Source records.

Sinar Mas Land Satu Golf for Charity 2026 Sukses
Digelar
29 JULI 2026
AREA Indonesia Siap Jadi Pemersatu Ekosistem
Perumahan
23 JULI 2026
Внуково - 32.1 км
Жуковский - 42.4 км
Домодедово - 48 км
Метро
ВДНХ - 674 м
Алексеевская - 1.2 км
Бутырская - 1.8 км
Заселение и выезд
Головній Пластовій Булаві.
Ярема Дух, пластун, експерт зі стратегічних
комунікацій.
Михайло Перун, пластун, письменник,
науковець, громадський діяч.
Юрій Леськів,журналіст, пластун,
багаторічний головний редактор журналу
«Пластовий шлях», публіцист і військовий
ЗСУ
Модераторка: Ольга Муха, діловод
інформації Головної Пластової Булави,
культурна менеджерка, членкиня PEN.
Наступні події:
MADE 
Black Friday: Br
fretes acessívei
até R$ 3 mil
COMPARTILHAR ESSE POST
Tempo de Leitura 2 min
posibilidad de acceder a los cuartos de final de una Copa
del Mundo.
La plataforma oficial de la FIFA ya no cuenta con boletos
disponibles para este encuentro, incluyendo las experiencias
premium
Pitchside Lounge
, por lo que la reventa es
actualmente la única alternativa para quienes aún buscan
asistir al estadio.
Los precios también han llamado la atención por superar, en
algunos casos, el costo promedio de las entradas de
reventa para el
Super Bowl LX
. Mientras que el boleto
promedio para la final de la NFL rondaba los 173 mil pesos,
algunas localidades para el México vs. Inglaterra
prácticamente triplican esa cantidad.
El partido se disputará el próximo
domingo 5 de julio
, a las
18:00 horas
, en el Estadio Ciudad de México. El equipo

Activity. Return each line of the data that contains the string "para".

Answer for this exercise.
disponibles para este encuentro, incluyendo las experiencias
actualmente la única alternativa para quienes aún buscan
reventa para el
promedio para la final de la NFL rondaba los 173 mil pesos,
algunas localidades para el México vs. Inglaterra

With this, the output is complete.